As he walked between his house and his office at Princeton, one could often see him followed by a trail of smoke. Nearly as part of his image as his wild hair and baggy clothes was Einstein clutching his trusty briar pipe. In 1950, Einstein is noted as saying, “I believe that pipe smoking contributes to a somewhat calm and objective judgment in all human affairs,” Although he favored pipes, Einstein was not one to turn down a cigar or even a cigarette.

One more thing I know about Einstein: he loved to ride.

So he’ll be in Philosophy Walks’ sequel, Philosophy Rides.

The sufficient moment

May 17, 2013

In 1870 a young and previously-irresolute William James confided to his diary,

“I think that yesterday was a crisis in my life. I finished the first part of Renouvier’s second Essais and see no reason why his definition of free will — ‘the sustaining of a thought because I choose to when I might have other thoughts’ — need be the definition of an illusion. At any rate, I will assume for the present — until next year — that it is no illusion. My first act of free will shall be to believe in free will.”

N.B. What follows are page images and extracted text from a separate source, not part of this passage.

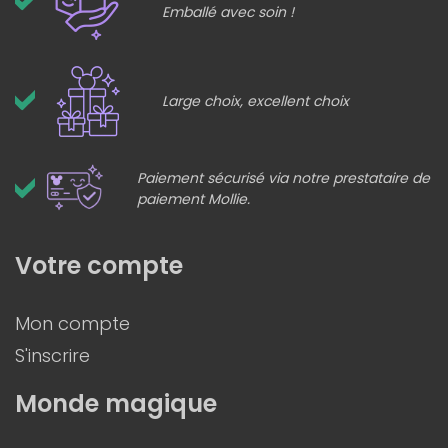
Emballé avec soin !
Large choix, excellent choix
Paiement sécurisé via notre prestataire de
paiement Mollie.
Votre compte
Mon compte
S'inscrire
Monde magique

Within the decade, the vacillating, self-doubting, despairing young man had given way to the confident philosopher who would vigorously defend “the sentiment of rationality,” a diverting phrase that was really his own masked synonym for happiness.

When enjoying plenary freedom either in the way of motion or of thought, we are in a sort of anaesthetic state in which we might say with Walt Whitman, if we cared to say anything about ourselves at such times, “I am sufficient as I am.” This feeling of the sufficiency of the present moment, of its absoluteness,–this absence of all need to explain it, account for it, or justify it,–is what I call the Sentiment of Rationality.

Just as I am, sufficient unto the moment: it’s a condition and a state of mind an honest and ambitious person can’t reasonably hope to sustain indefinitely, but James learned and taught that it can be recaptured frequently and regularly throughout a lifetime. Different strategies serve different people. One of mine, like James, is to walk.